At Aplazo, our mission is to empower financial access, opportunity and freedom, by connecting people and businesses in Latin America, through fair, simple, and transparent financial solutions.

We're currently seeking an Information Security Administrator to help propel us toward this goal.

As an InfoSec Administrator on our team, you'll play a critical role in creating, operating, supporting, and maintaining our Information Security policies and processes. You will make sure that our infrastructure complies with cybersecurity and information security standards. This role demands a proactive thinker that can help with implementing solutions from the ground up. Expertise with implementing PCI-DSS Level 1 compliance and ISO-27001 standards is a must.
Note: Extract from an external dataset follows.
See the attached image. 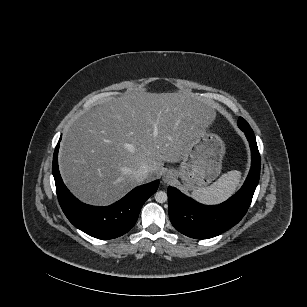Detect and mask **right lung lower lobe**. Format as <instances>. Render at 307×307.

Success in this role requires a blend of leadership, teamwork, attention to detail, and a commitment to quality. You should be self-motivated, proactive, excel at communication, empathetic and driven to achieve. You also need to exude strong teamwork and collaboration skills, including the ability to mentor and be mentored. You will be working alongside a team with deep roots in product, technology, and culture focused companies (Uber, Google, Rappi, Stitch Fix).

Key responsibilities

• Develop and Enforce Security Policies: Create, review, and enforce comprehensive security policies, standards, and procedures to safeguard organizational data and systems.
• Risk Management and Incident Response: Conduct risk assessments, manage identified vulnerabilities, and lead coordinated responses to security breaches and incidents.
• User Access and Data Protection: Administer user access controls and implement robust data protection strategies, including encryption and backup solutions.
• Security Training and Awareness: Develop and deliver security training programs to educate employees on security best practices and the importance of data protection.
• Compliance and Audit Support: Ensure compliance with relevant laws, regulations, and industry standards, and prepare for security audits, providing necessary documentation and remediation.
• Security Policy and Process Improvement: Continuously improve security policies and procedures based on evolving threats and organizational needs, ensuring alignment with business objectives.develop security training programs for employees.
• Continuous Improvement and Vendor Management: Stay updated on security trends, improve security practices, and manage vendor relationships to ensure compliance with security policies.

Requirements

Must have

• Experience: At least 5+ years in relevant fields with demonstrated experience in Information Security, Compliance, Policy Development, User Access Management, and Training/Awareness Programs.
• Technical skills:
  • Strong Knowledge of Security Policies and Standards: Proficiency in developing, implementing, and enforcing security policies, standards, and procedures (PCI-DSS and ISO-27001)
  • Risk Assessment and Incident Management: Expertise in conducting risk assessments, identifying vulnerabilities, and managing incident response processes that relate to information security.
  • Access Control and Data Protection: Advanced skills in administering user access controls and implementing data protection measures such as encryption and backup.
  • Regulatory Compliance: In-depth understanding of relevant laws, regulations, and industry standards to ensure organizational compliance and readiness for security audits.
• Soft skills:
  • Effective Communication and Training: Ability to communicate (written and in-person) complex security concepts clearly and develop training programs to raise security awareness among employees (in Spanish, with ability to also communicate with vendors or teammates in English as necessary)
  • Project Management Skills: Ability to manage security projects, including planning, execution, and monitoring, ensuring that security initiatives are completed on time and within budget.
  • You are good at managing the ambiguity of a rapidly-growing company: adjusting to changing priorities, making conscious tradeoffs when guidance is limited and information is incomplete, and instituting best practices from scratch when needed.

Must have:

• Experience in Fintech and startup companies.
• Experience with BCP (Business Continuity Planning) and DRP (Disaster Recovery Planning)

Nice to have

• Certifications: Possession of industry-recognized certifications such as CISSP (Certified Information Systems Security Professional), CISM (Certified Information Security Manager), or CompTIA Security+.
• Experience with Security Technologies: Familiarity with a wide range of security tools and technologies, such as SIEM (Security Information and Event Management) systems, intrusion detection/prevention systems, and endpoint protection solutions.
• Soft Skills: Strong analytical, problem-solving, and interpersonal skills, with the ability to work collaboratively with various teams and effectively communicate security-related concepts to non-technical stakeholders.